Peterson is Iran sweeping into a post-Saddam Iraq. He’s offering structure to those who desperately need it to explain their struggles, just as Iraqis have been craving a strong hand to govern them.
The lesson here is not that Sam should not have dispelled the bad magic of supernatural belief. Neither is it that Jordan is being opportunistic. I think he’s as surprised as anyone that people are so eager to hear him speak.
The lesson is that most humans need structure, and Sam made a mistake in assuming that more people were like him (or me) in being able to erect an existential scaffolding of our own making. Most people can’t do that. And even for those who might be able to, it’s likely to require a process.
Iraqis are just as capable of self-government as anyone else on Earth. Just as former Christians are plenty capable of secular and existential meaning creation.

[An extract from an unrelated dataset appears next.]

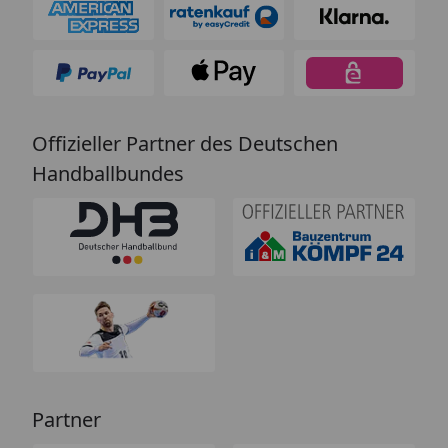
Offizieller Partner des Deutschen
Handballbundes
Partner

But it takes time.
He also thought that well-constructed conversations could solve all disagreements.
Summary
Harris was too optimistic about the ability for people to construct their own meaning once false structures had been removed.
That miscalculation left people 1) feeling empty, and 2) feeling weak and ashamed that they did need something.
Peterson’s message suddenly started resonating because it was precisely the structure that could fill the void left by the New Atheists.
Sam (and others) are now frustrated that Peterson acolytes might have just swapped one religion for another, and/or left the door open to other fallacious beliefs.
I think Sam is one of the top living intellectuals in the world, by the way. I have massive respect for him. This is not an attack on what he did, but rather an explanation of what happened afterwards.
I disagree significantly with Jordan Peterson on major topics, and particularly his flirtation with what I consider to be numerology, but I do think he is fundamentally a good person who is trying to help people. And I think he’s tapped into something powerful in the lack of meaning in the lives of young men.